Communities across Texas have offered appreciation for our essential workers over the last few months. I’ve seen a great amount of this from my own district and am proud of their contributions. However, many have forgotten who is really behind many of these jobs — immigrants. More than 30,600 Texas DACA recipients are essential workers, including 2,800 teachers and more than 4,300 DACA healthcare workers.
While we rely on immigrants day-in and day-out, we have failed to provide them with the same certainty that they have worked so hard to achieve. And while the court ruling might be a victory, the fight is not over. It’s now up to leaders at the state level and in Congress to do what’s right to ensure our communities, families and economy succeed.
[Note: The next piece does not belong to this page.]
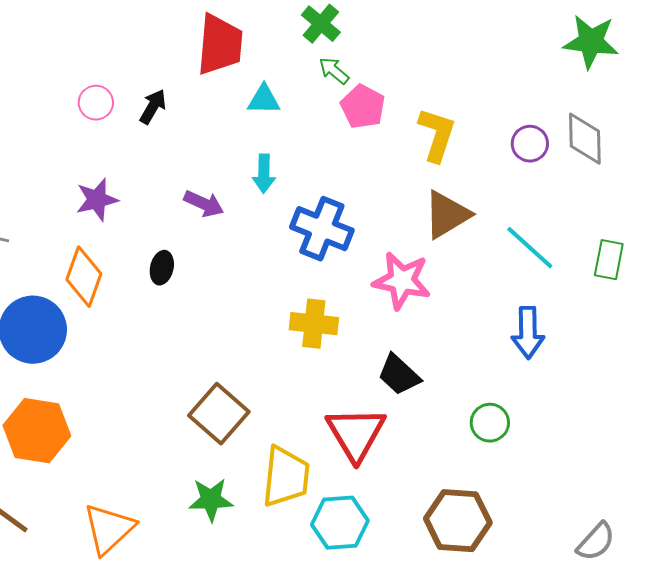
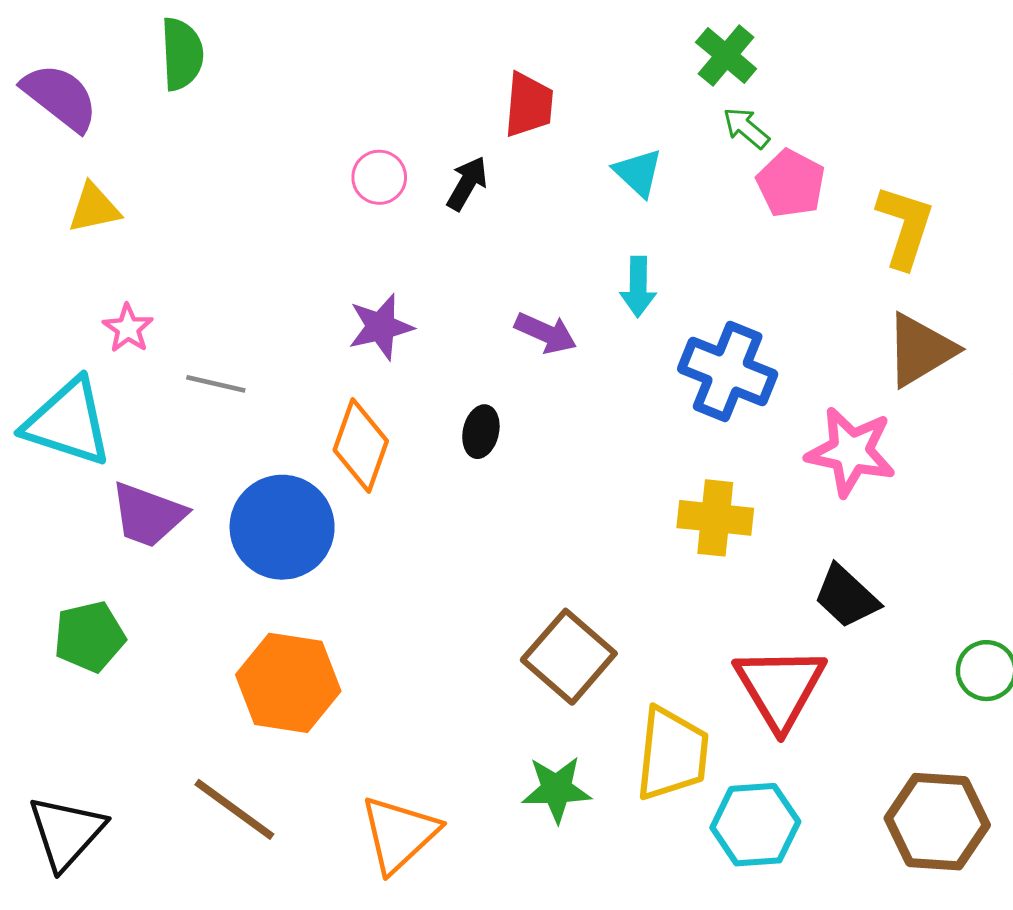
red trapezoid: (220, 45) -> (529, 105), moved, size x0.7
cyan triangle: (264, 100) -> (638, 173), turned 42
We need to be steadfast and support pro-immigrant policies that build up our communities and economies, rather than tear them down. And the recent ruling gave yet another chance to congressional leaders to finally pass permanent protections for Dreamers and build up our communities and economy. Congress should act by enacting legislation such as the American Dream and Promise Act, which passed on an overwhelming and bipartisan basis last year and that would provide much-needed protections to Texas Dreamers and certainty to all those who rely on them.
Today, we have a chance to act and I will continue fighting the good fight by advocating for proimmigrant policies that support Dreamers and the entire Texas immigrant community.
State Rep. Armando “Mando” Martinez, D-Weslaco, represents Texas House District 39, southeast Hidalgo County.